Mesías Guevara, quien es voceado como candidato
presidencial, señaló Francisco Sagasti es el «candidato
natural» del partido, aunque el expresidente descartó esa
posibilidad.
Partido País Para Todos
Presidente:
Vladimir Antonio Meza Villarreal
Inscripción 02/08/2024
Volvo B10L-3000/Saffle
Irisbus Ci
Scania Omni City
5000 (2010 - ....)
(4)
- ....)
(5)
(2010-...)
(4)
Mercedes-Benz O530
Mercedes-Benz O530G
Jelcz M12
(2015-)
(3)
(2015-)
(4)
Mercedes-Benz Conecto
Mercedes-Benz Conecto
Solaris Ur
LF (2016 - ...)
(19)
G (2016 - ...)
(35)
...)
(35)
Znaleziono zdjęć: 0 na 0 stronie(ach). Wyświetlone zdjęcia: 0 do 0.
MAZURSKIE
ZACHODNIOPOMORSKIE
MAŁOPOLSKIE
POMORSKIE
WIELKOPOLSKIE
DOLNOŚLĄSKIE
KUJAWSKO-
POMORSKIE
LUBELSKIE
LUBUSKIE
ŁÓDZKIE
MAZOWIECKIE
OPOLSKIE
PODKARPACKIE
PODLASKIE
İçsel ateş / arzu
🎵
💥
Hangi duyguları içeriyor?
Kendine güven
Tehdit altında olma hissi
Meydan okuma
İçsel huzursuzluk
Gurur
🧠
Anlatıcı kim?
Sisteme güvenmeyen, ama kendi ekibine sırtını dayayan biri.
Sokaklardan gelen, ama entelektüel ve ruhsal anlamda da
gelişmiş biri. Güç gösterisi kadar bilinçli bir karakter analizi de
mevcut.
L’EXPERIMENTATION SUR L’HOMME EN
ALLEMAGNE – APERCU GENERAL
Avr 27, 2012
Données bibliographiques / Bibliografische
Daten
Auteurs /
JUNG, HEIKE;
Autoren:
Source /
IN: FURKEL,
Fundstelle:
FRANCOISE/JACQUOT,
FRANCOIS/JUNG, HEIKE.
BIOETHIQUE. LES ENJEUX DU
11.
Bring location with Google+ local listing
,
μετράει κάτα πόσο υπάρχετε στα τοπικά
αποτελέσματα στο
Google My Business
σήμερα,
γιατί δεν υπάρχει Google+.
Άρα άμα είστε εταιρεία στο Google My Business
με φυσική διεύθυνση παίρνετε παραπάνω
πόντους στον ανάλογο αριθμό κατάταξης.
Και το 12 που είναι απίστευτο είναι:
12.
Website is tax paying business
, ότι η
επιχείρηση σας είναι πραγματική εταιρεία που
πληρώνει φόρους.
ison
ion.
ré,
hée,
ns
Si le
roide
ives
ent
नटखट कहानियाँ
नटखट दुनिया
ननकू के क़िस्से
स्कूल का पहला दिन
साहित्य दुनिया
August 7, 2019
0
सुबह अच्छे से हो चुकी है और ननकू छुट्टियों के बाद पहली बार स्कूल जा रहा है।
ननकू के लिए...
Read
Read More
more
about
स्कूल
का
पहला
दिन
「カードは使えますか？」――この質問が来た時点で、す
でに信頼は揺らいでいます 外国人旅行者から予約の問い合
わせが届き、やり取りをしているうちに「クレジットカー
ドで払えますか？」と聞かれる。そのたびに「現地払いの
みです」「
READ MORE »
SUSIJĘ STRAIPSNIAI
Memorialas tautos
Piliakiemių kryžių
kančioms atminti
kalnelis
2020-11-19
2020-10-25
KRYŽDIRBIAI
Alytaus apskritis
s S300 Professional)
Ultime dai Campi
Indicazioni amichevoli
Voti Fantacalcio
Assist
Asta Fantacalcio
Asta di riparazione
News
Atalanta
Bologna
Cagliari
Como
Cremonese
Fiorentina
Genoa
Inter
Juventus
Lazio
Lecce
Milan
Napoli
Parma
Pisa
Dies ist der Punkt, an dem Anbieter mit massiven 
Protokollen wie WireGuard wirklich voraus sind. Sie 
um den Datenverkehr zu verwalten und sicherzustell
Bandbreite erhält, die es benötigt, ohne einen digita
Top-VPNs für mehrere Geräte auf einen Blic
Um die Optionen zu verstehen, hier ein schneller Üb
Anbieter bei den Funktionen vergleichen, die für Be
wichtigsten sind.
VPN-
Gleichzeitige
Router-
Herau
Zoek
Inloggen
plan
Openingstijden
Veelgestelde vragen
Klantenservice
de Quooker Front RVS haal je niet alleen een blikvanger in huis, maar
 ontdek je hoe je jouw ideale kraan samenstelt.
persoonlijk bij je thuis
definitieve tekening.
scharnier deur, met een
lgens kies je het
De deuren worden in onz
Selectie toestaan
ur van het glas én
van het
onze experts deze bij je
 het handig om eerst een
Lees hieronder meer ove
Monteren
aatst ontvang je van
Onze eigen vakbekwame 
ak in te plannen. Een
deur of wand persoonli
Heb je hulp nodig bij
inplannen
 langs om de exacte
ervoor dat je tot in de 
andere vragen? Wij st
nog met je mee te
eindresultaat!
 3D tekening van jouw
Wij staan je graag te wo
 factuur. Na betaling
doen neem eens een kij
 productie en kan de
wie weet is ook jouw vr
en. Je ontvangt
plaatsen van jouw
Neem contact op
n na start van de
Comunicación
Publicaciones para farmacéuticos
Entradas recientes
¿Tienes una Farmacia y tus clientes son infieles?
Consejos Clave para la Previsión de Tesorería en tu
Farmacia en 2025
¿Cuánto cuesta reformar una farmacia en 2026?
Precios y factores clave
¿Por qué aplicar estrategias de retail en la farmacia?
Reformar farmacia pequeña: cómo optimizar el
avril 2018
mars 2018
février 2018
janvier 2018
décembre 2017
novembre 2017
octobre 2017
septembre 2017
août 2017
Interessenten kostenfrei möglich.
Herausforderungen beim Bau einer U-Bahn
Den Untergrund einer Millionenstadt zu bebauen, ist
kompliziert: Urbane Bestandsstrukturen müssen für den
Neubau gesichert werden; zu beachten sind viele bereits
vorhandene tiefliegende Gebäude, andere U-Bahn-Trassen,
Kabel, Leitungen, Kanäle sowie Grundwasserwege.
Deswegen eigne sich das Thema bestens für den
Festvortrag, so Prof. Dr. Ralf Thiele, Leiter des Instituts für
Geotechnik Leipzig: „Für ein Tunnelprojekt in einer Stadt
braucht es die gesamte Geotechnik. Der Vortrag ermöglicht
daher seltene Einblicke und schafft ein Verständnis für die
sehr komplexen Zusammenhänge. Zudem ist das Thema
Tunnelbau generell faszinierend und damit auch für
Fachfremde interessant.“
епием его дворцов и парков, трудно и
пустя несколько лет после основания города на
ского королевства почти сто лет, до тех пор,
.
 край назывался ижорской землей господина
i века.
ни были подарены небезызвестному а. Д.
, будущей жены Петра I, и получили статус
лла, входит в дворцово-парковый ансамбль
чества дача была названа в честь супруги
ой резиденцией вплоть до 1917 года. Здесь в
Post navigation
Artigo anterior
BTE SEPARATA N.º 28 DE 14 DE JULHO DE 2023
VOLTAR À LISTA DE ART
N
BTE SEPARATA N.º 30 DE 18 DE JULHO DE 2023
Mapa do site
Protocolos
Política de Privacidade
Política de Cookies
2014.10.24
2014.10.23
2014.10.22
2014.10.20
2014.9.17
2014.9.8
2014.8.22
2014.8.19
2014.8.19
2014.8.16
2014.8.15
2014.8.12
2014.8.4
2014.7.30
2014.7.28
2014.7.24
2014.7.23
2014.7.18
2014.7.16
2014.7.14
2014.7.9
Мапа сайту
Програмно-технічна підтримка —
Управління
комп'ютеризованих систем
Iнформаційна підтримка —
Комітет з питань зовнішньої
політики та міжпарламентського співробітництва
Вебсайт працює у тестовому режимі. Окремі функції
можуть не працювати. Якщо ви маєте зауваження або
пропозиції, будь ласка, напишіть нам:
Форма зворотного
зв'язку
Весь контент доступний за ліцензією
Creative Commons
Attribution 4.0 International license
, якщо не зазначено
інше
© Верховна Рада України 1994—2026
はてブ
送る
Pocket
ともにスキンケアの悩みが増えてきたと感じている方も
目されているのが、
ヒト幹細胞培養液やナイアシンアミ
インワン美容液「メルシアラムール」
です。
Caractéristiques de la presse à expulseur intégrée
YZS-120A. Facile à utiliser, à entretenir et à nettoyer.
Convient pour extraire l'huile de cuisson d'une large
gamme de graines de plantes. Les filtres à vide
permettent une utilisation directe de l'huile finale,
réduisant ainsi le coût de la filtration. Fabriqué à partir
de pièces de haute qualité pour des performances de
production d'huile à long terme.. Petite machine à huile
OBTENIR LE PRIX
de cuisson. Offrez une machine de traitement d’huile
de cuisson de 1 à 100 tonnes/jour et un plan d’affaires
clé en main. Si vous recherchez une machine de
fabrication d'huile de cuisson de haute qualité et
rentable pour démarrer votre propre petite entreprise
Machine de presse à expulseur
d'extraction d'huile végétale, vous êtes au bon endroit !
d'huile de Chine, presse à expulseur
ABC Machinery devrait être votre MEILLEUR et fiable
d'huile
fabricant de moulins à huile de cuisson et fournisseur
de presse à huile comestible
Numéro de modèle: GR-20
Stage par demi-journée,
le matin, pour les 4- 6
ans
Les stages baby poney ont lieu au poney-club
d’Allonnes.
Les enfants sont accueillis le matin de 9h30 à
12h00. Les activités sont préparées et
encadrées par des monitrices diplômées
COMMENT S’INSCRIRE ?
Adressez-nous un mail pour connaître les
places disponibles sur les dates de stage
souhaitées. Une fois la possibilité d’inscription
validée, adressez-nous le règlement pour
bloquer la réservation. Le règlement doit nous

ACTION ITEM
Please write out, exactly as they appear above, only the lines in the stretch from the line with "ともにスキンケアの悩みが増えてきたと感じている方も" through the line with "permettent une utilisation".

ANSWER TO THIS TASK
ともにスキンケアの悩みが増えてきたと感じている方も
目されているのが、
ヒト幹細胞培養液やナイアシンアミ
インワン美容液「メルシアラムール」
です。
Caractéristiques de la presse à expulseur intégrée
YZS-120A. Facile à utiliser, à entretenir et à nettoyer.
Convient pour extraire l'huile de cuisson d'une large
gamme de graines de plantes. Les filtres à vide
permettent une utilisation directe de l'huile finale,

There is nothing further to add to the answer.